Approximating $\sum_{k=1}^{\infty}\frac{\sin(k^{1/n})}{k}\text{ for }n\in\mathbb{N}$

Here is a more detailed reasoning: Using the Riemann-Stieltjes integral and the periodic Bernoulli polynomials $\tilde{B}_{n}(x)$, for $a > 0$

\begin{align*} \sum_{k=1}^{N} \frac{\sin(k^{1/n}a)}{k} &= \int_{1-}^{N} \frac{\sin(x^{1/n}a)}{x} \, d[x] \\ &= \int_{1}^{N} \frac{\sin(x^{1/n}a)}{x} \, dx - \int_{1-}^{N} \frac{\sin(x^{1/n}a)}{x} \, d\tilde{B}_{1}(x) \\ &= n \int_{1}^{a N^{1/n}} \frac{\sin x}{x} \, dx - \int_{1-}^{N^{1/n}} \frac{\sin(ax)}{x^{n}} \, d\tilde{B}_{1}(x^{n}). \end{align*}

So let us focus on the second term. Integrating by parts,

\begin{align*} - \int_{1-}^{N^{1/n}} \frac{\sin(ax)}{x^{n}} \, d\tilde{B}_{1}(x^{n}) &= \left[ -\frac{\sin(ax)}{x^{n}} \tilde{B}_{1}(x^{n}) \right]_{1-}^{N^{1/n}} + \int_{1}^{N^{1/n}} \left( \frac{\sin(ax)}{x^{n}} \right)' \tilde{B}_{1}(x^{n}) \, dx \\ &= \frac{\sin a}{2} + \int_{1}^{\infty} \frac{ax^{1/n}\cos(ax^{1/n}) - n \sin(ax^{1/n})}{n x^{2}} \tilde{B}_{1}(x) \, dx \\ &\qquad + \mathcal{O}(N^{-1+1/n}). \end{align*}

(But in fact, due the cancelling behavior, the error estimate may be improved further.) So when $n > 1$, combining together gives

$$ \sum_{k=1}^{N} \frac{\sin(a k^{1/n})}{k} = C + \mathcal{O}(\max \{ N^{-1+1/n}, N^{-1/n} \} ), $$

where

\begin{align*} C &= \sum_{k=1}^{\infty} \frac{\sin(a k^{1/n})}{k} \\ &= n \left( \frac{\pi}{2} - \mathrm{Si}(1) \right) + \frac{\sin a}{2} + \int_{1}^{\infty} \frac{ax^{1/n}\cos(ax^{1/n}) - n \sin(ax^{1/n})}{n x^{2}} \tilde{B}_{1}(x) \, dx. \end{align*}

And I highly suspect that the ever-growing error results from computation errors, not from the actual difference between the sum and the $N$-th partial sum.

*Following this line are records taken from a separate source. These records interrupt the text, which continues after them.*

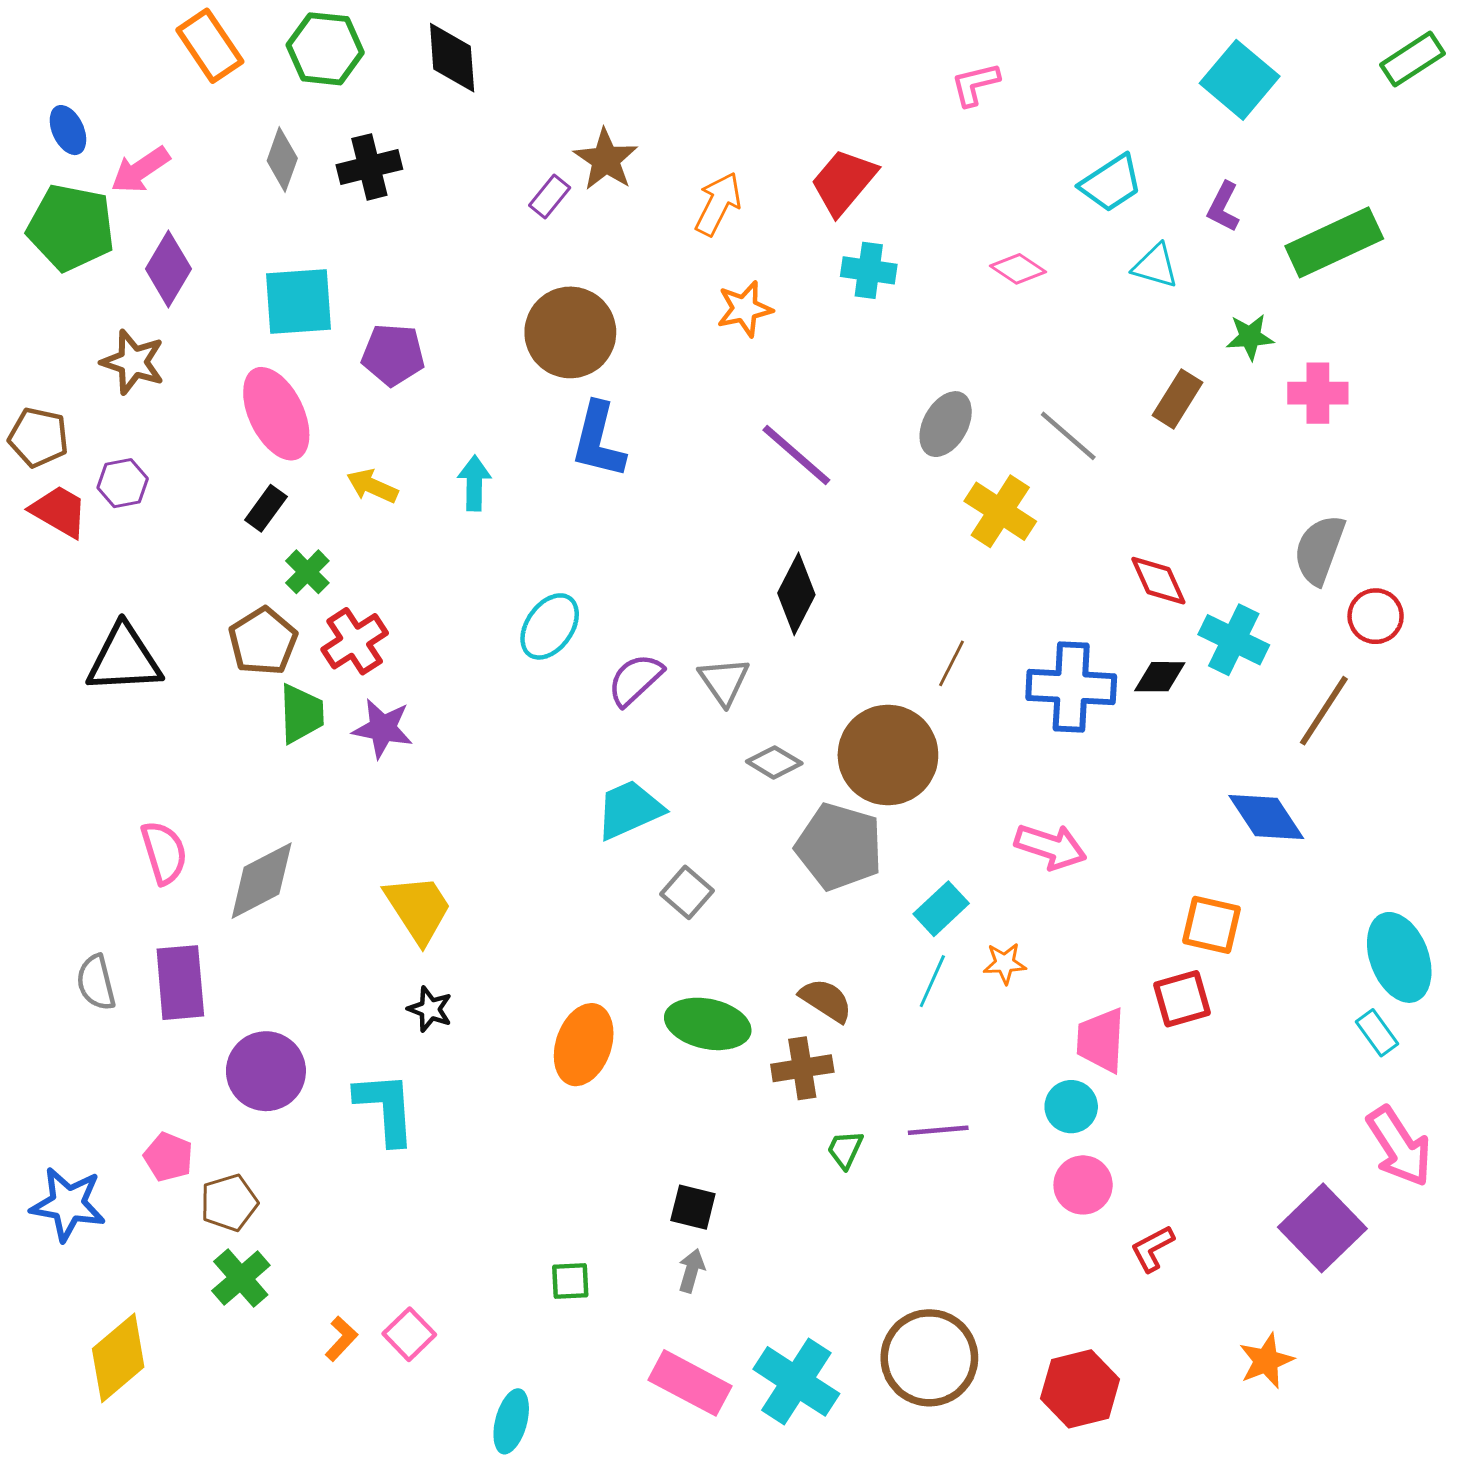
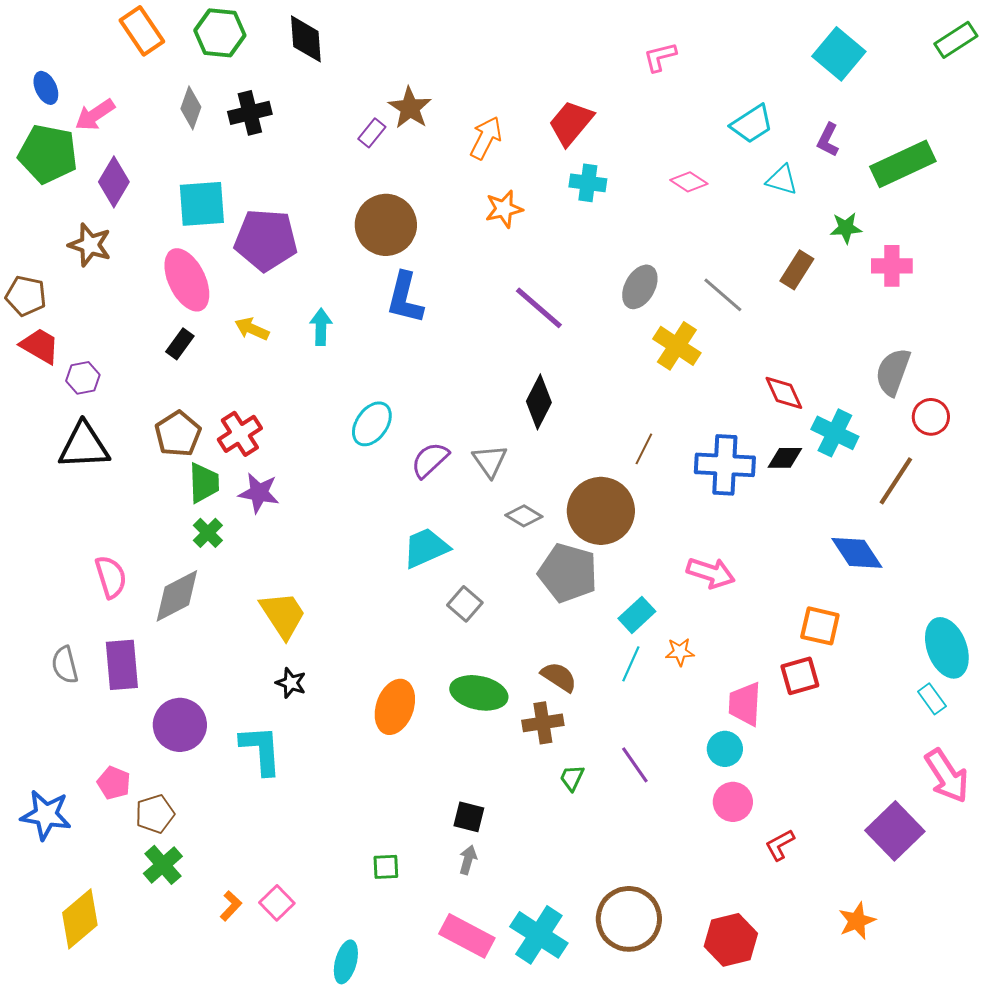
purple pentagon: (393, 355) -> (266, 240), size x1.5
purple hexagon: (123, 483) -> (83, 378), moved
green cross: (307, 572) -> (208, 533), moved
purple line: (938, 1130) -> (635, 765), turned 60

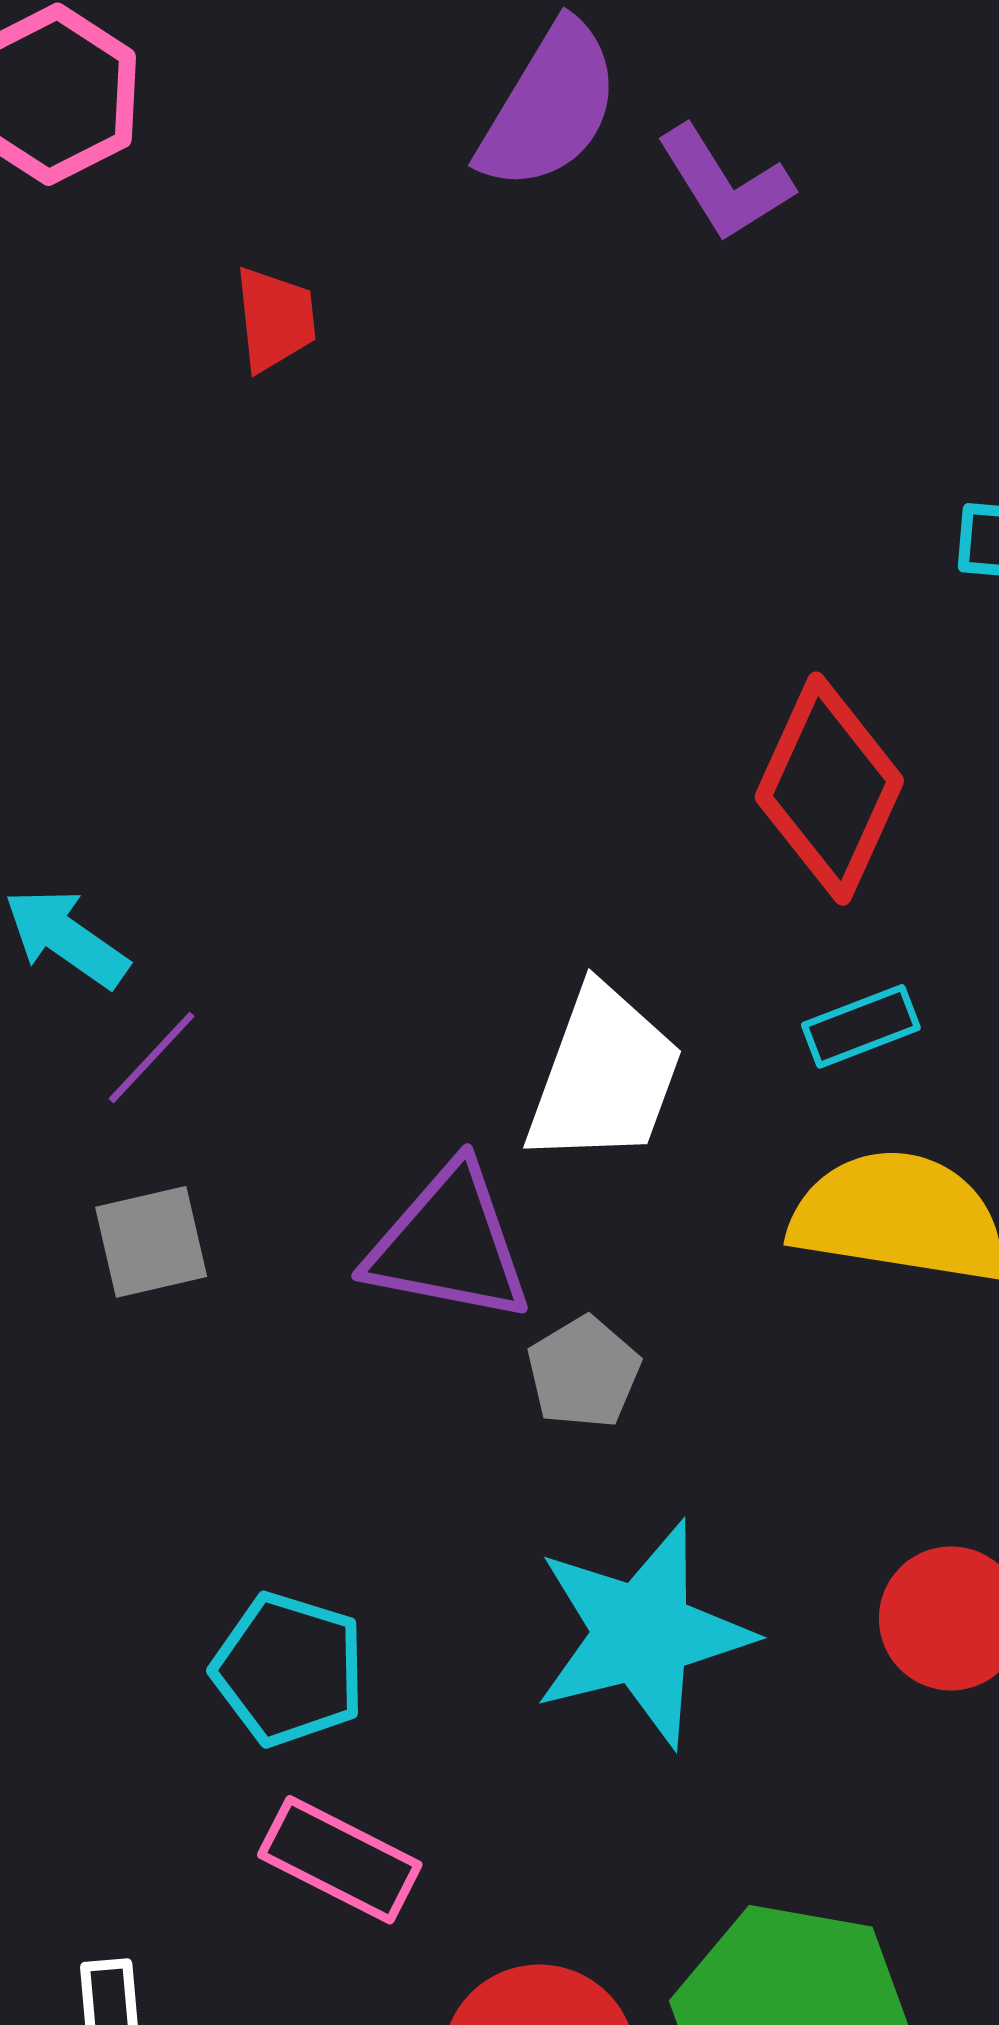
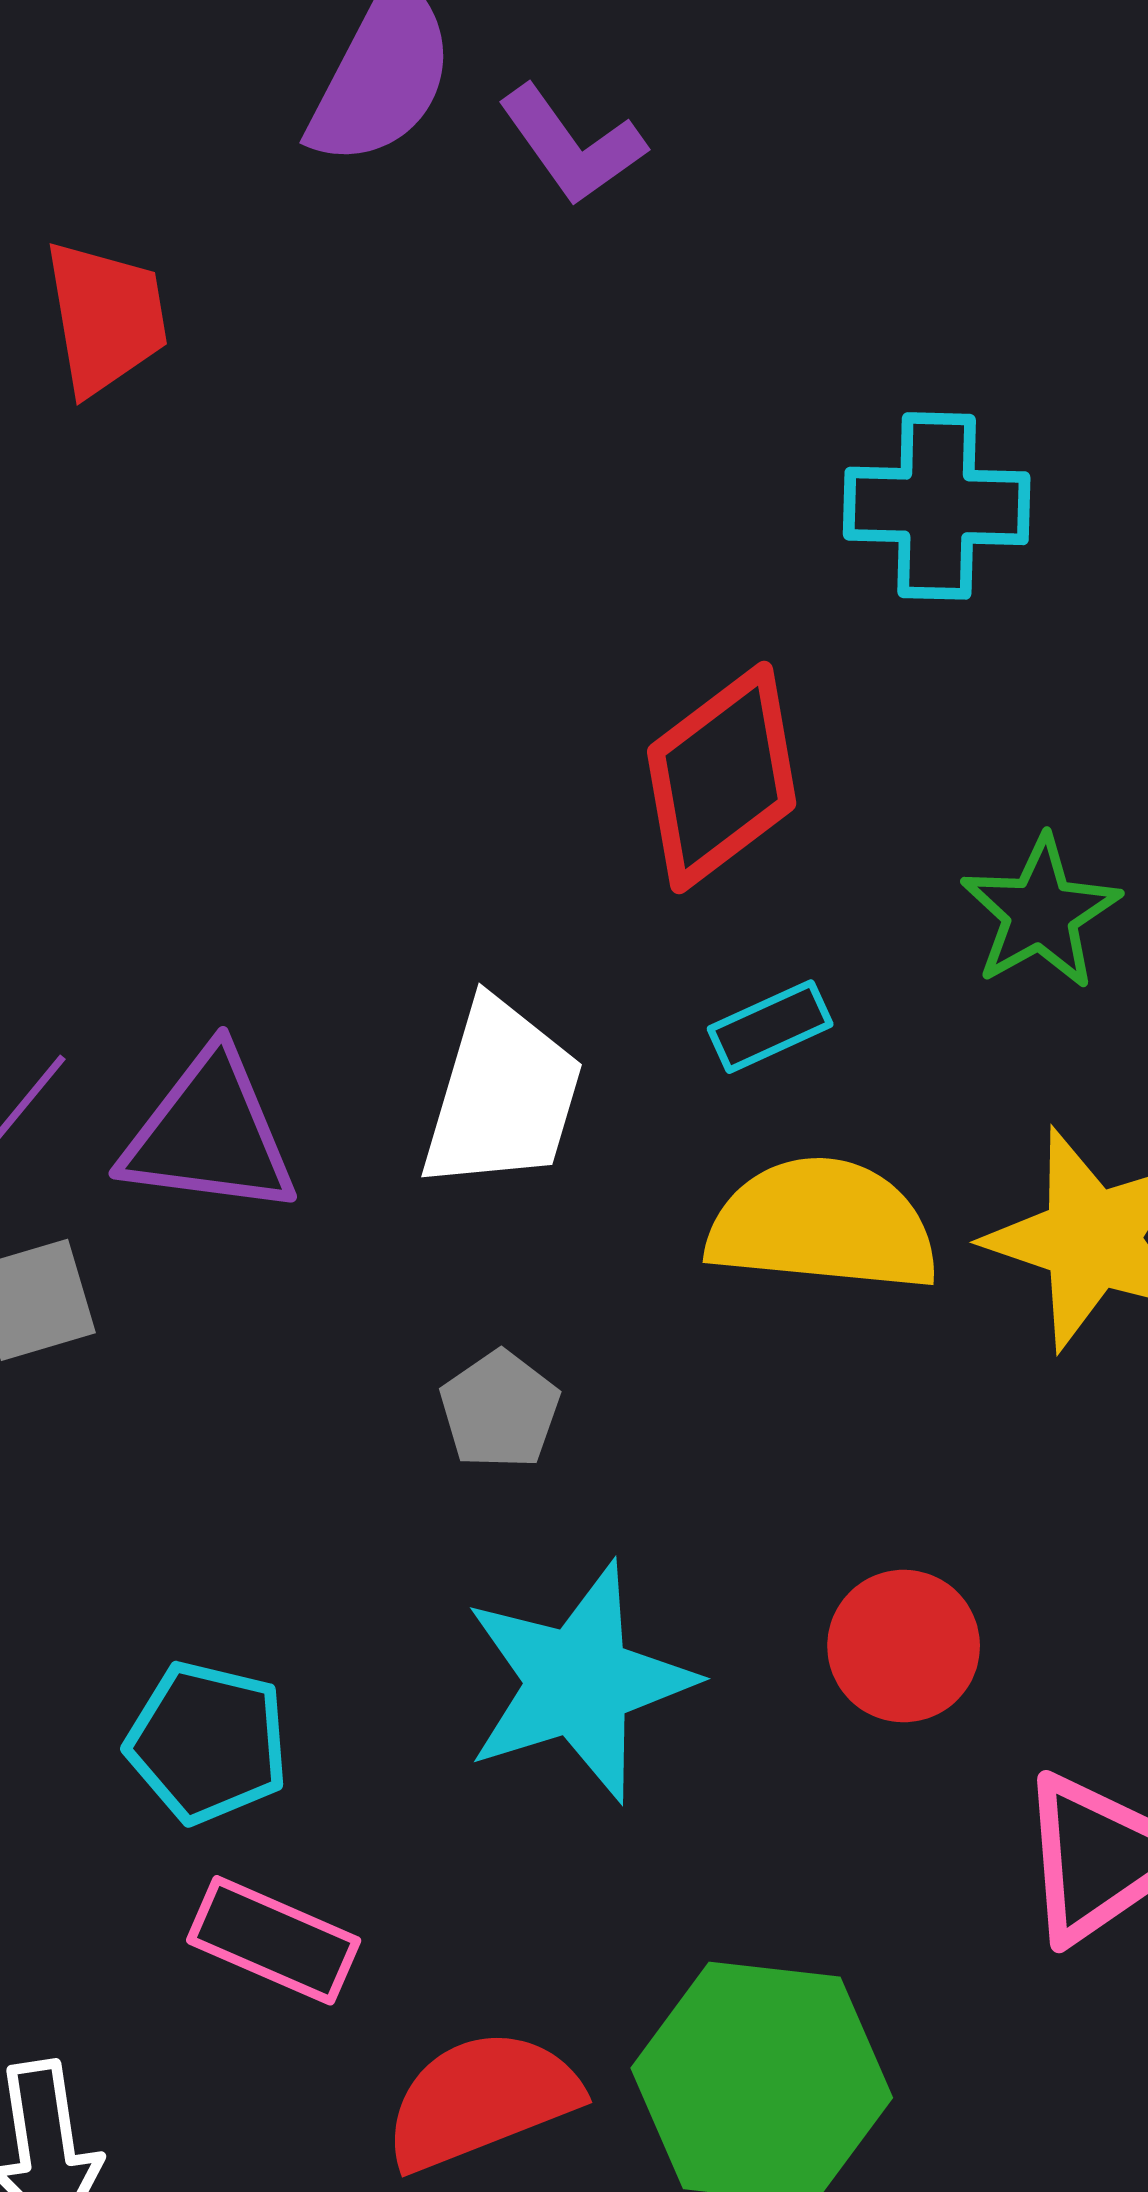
red trapezoid: (275, 319) -> (106, 317), size x1.4
red diamond: (829, 789) -> (722, 778), turned 32
purple triangle: (449, 1244) -> (209, 1134), moved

Added. If you execute the following code,

  a = 1;
  n = 2;
  Quiet[N[Im[Sum[E^(I k^(1/n))/k, {k, 1, Infinity}]]]]
  Quiet[N[n (Pi/2 - SinIntegral[1]) + Sin[a]/2 + NIntegrate[(BernoulliB[1, FractionalPart[x]] (a x^(1/n) Cos[a x^(1/n)] - n Sin[a x^(1/n)]))/(n x^2), {x, 1, Infinity}]]]
  Quiet[N[n (Pi/2 - SinIntegral[1]) + Sin[a]/2 + NIntegrate[(BernoulliB[1, FractionalPart[x]] (a x^(1/n) Cos[a x^(1/n)] - n Sin[a x^(1/n)]))/(n x^2), {x, 1, Infinity}, WorkingPrecision -> 200, PrecisionGoal -> 50]]]
  Quiet[N[n (Pi/2 - SinIntegral[1]) + Sin[a]/2 + NIntegrate[(BernoulliB[1, FractionalPart[x]] (a x^(1/n) Cos[a x^(1/n)] - n Sin[a x^(1/n)]))/(n x^2), {x, 1, Infinity}, WorkingPrecision -> 400, PrecisionGoal -> 50]]]
  Quiet[N[n (Pi/2 - SinIntegral[1]) + Sin[a]/2 + NIntegrate[(BernoulliB[1, FractionalPart[x]] (a x^(1/n) Cos[a x^(1/n)] - n Sin[a x^(1/n)]))/(n x^2), {x, 1, Infinity}, WorkingPrecision -> 600, PrecisionGoal -> 50]]]
  Clear[a, n];

Then you will see how the numerical methods used in Mathematica are susceptible:

  1.71567
  1.72229
  1.71513
  1.71661
  1.71436

Consider the integral $$\int_1^k\frac{\sin x^{1/n}}xdx=n\int_1^{k^{1/n}}\frac{\sin t}t\ dt$$ by the change of variable $x=t^n$.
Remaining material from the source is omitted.